Overall, I felt the knife had done its job already, and I didn’t want to push it beyond what the metal could reasonably take. So I started experimenting with other pieces of worked metal, holding them in my hands while I sat on my balcony in full sunlight, to see what would happen.

Apparently my talent for transfiguring had been forced into a full-on Spartan flow, since I had had to use energy so much. Maybe it was my realization that I could use my hands in No Town, and the recovery afterward from the idea that they had been damaged. Maybe it was the golden net that Yolande had flung over me, which concentrated and focused my energy. 

I had a set of half a dozen plain silver bangles that had been a birthday gift from Mom a few years earlier when she was trying to make me look a bit more Aphrodite. I seldom wore them because bracelets don’t go well with kneading bread, but I kept them around. Sometimes I put on a few of them when I went out with Mal to one of the biker bars. Some of his friends’ girlfriends and wives had silver bangles up to the elbow, which I thought was extreme in terms of defense – silver being a warding metal -- but it suited them, even if it wasn’t my look.

I didn’t think I needed to do that. My hands had ripped apart a master vampire; I didn’t think I’d need to worry much about anyone less powerful.

So I sat in the full sunlight and held a bangle in my hands and thought about complication and fancy design – and opened my hands to find a bracelet that looked as if it had been sculpted from lace. I could still wear it, it would fit, but I was going to have to save this for really special occasions – and maybe not around Pat or Jesse, who were likely to pick up on the afterimage of magical effort that I was sure it had in spades, and push me toward yet another unreachable teacher.

I set the silver lacework aside and picked up an old silver-plate carving fork. Could I try to turn it into a bracelet? Nothing I’d done so far was that purposeful – other than changing the little knife into a key. I wanted to see if I could do it when I wasn’t in mortal danger. The fork twisted itself into a knot around its tines, flattened a little, and never quite untwisted, as if it was trying to become a flower. I put it on the table next to a candle and stared at it. 

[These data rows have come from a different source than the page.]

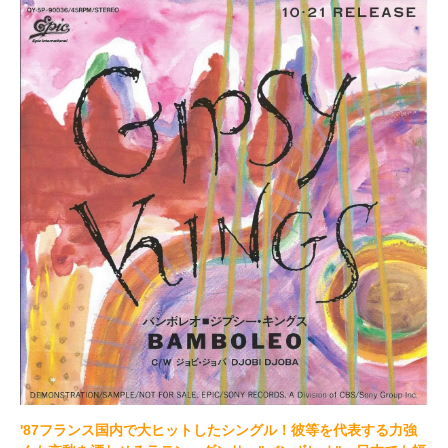
'87フランス国内で大ヒットしたシングル！彼等を代表する力強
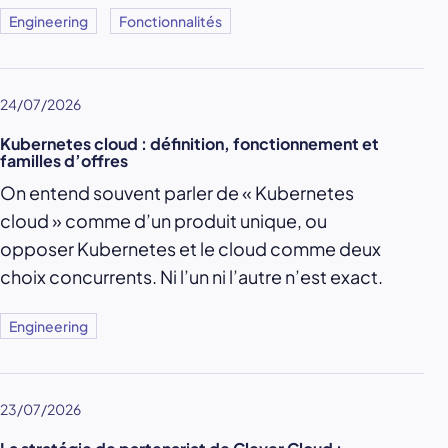
Engineering
Fonctionnalités
24/07/2026
Kubernetes cloud : définition, fonctionnement et
familles d’offres
On entend souvent parler de « Kubernetes
cloud » comme d’un produit unique, ou
opposer Kubernetes et le cloud comme deux
choix concurrents. Ni l’un ni l’autre n’est exact.
Engineering
23/07/2026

What was the difference between the fork and the bracelet?

Perhaps it had to do with relationship.

The bracelets were mine. I’d worn them a few times and they were stored with a pendant and some earrings that Mom had given me for birthdays. The pocketknife was mine, used all the time. But the fork was something I’d found in a rummage sale, and hadn’t used much. It was designed to hold a roast in place while it was being carved. That wasn’t as useful for a vegetarian as I’d thought, though it didn’t do a bad job on holding down a hardshell squash to keep it from taking off across the kitchen when I pulled out the big carving knife to open it up.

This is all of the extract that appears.